Regulators "should immediately begin shrinking such institutions' balance sheets in a coordinated and orderly manner," instructs a document obtained Monday by The Associated Press.The administration, in a 91-page strategic plan, also is telling regulators to discourage influence-peddling by keeping a public log of all attempts by "senior public officials" or their staffs to influence their decisions.
The plan, scheduled for release by the end of the year, was prepared by the Resolution Trust Corp. Oversight Board, an administration panel headed by Treasury Secretary Nicholas F. Brady. The board sets policy for the Resolution Trust Corp., a new entity run by the Federal Deposit Insurance Corp., an independent regulatory agency.

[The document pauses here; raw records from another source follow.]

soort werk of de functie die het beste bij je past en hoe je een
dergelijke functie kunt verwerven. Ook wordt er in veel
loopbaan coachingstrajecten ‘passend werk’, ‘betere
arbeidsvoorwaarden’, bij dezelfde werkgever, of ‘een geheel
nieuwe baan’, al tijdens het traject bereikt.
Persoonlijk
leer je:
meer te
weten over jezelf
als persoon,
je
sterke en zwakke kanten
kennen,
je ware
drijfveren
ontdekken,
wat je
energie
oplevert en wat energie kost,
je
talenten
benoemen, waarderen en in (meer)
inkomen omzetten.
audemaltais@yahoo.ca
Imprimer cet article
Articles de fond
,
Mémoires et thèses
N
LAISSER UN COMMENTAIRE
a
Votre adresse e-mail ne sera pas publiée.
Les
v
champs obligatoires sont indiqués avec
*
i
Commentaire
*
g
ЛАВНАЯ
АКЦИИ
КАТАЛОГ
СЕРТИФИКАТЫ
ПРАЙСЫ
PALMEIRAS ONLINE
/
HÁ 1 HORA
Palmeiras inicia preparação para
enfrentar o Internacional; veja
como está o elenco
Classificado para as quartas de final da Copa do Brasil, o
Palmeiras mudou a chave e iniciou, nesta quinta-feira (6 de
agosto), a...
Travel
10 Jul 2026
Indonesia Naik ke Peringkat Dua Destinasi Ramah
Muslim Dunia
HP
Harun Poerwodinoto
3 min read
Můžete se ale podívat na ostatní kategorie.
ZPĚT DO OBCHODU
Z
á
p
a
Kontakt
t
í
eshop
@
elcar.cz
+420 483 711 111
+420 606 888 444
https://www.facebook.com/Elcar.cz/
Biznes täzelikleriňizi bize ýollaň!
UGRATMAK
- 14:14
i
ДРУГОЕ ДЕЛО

Under pressure from critics to increase the pace of its savings and loan bailout, the administration plan outlines its approach to the huge task of selling more than $300 billion in S&L assets.
As of Dec. 8, the RTC had control of 280 failed S&Ls, having disposed of 33 since its creation Aug. 9. It expects to get jurisdiction of at least another 220 insolvent thrifts in the next 2 1/2 years.
Most of the 33 S&L resolutions so far have involved transferring the deposits of the failed institution to a healthy bank or S&L, leaving the government with the thrifts' bad loans and repossessed real estate.
Critics say unless the RTC starts selling S&L assets soon, the properties will deteriorate, driving up the taxpayer cost of the bailout.